Stored data entries |
________________________
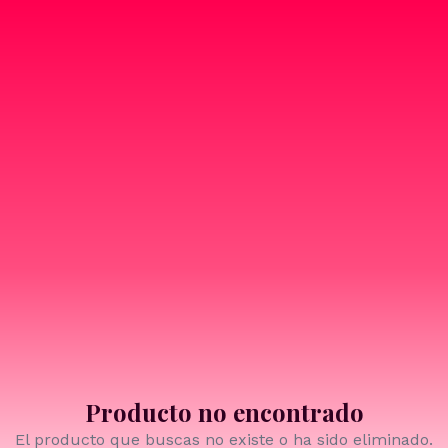
Producto no encontrado
El producto que buscas no existe o ha sido eliminado.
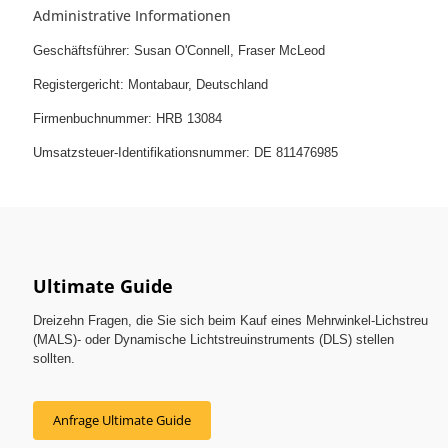
Administrative Informationen
Geschäftsführer: Susan O'Connell, Fraser McLeod
Registergericht: Montabaur, Deutschland
Firmenbuchnummer: HRB 13084
Umsatzsteuer-Identifikationsnummer: DE 811476985
Ultimate Guide
Dreizehn Fragen, die Sie sich beim Kauf eines Mehrwinkel-Lichstreu
(MALS)- oder Dynamische Lichtstreuinstruments (DLS) stellen
sollten.
Anfrage Ultimate Guide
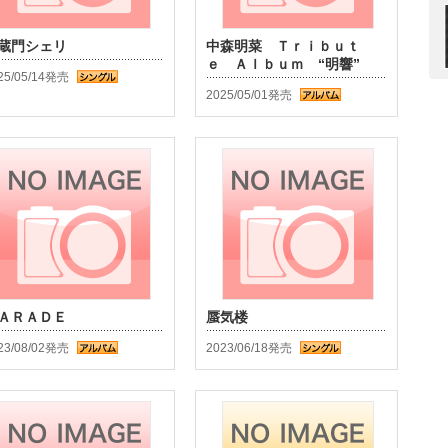
蔵門シェリ
中森明菜 Ｔｒｉｂｕｔ
ｅ Ａｌｂｕｍ “明響”
25/05/14発売
2025/05/01発売
ＡＲＡＤＥ
蜃気楼
23/08/02発売
2023/06/18発売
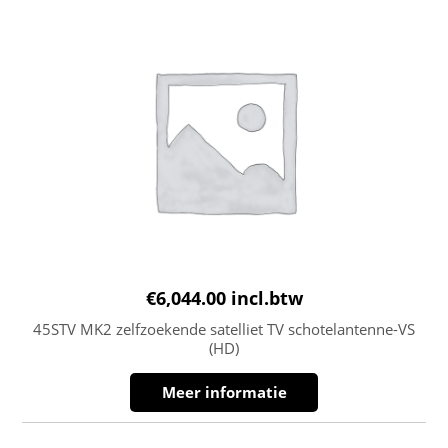
€
6,044.00
incl.btw
45STV MK2 zelfzoekende satelliet TV schotelantenne-VS
(HD)
Meer informatie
________________________
Problem details |
Find and copy each line above holding "Ultimate".

Your solution |
Ultimate Guide
Anfrage Ultimate Guide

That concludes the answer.